The notion of whether rock and roll is “alive” or not has been a raging discussion within music circles for quite some time now and with more and more up-and-coming acts each year the conversation continues to thicken. Thankfully in the case of Highly Suspect the genre is still very much alive and kicking and their performance this past Thursday at legendary Sayreville venue Starland Ballroom more than cemented their status as one of the genre’s most exhilarating and dynamic acts around. The band were celebrating the release of their latest record MCID and the audience was more than willing to participate in the celebration.
Opening with fan favorites such as “Bath Salts” and “Bloodfeather”, the band announced themselves in top form with frontman Johnny Stevens instantly making an intimate connection with the audience. As a band, Highly Suspect delivered a sound full of soaring and bombastic rockers that were hard-hitting, electrifying performed and brought more than a few doses of raw energy. As a live experience, Highly Suspect orchestrated a live-wire act that showcased a wide musical range along with an uncompromising intensity and honesty that was thoroughly engaging.

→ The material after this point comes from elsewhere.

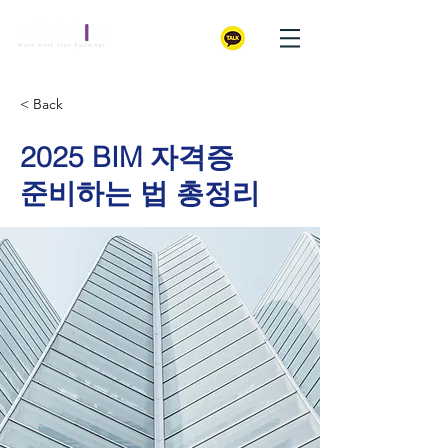
< Back
2025 BIM 자격증
준비하는 법 총정리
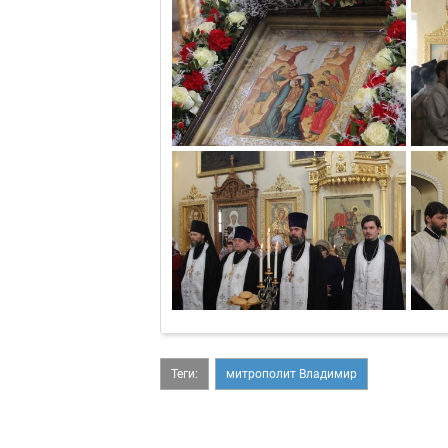
Теги:
митрополит Владимир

For many bands, on-stage chemistry can make or break a set and luckily Highly Suspect had plenty to spare. The connection between the band members was fluid and organic and each of them was equally represented. Each member had a stand-out moment during the night and credit to twin brothers Rich and Ryan Meyers whose respective guitar and drum work helped to anchor the performance on several occasions. Johnny Stevens formidably played off his bandmates seamlessly and created more than enough space for them to shine while also establishing a presence of his own. As a collective unit, Highly Suspect’s tight chemistry brought out their explosive and adrenaline-fueled music in tremendously exciting fashion. In terms of their setlist, Highly Suspect struck a strong balance between fan-favorites and their more recent output giving the audience a wide scope of their influences and styles.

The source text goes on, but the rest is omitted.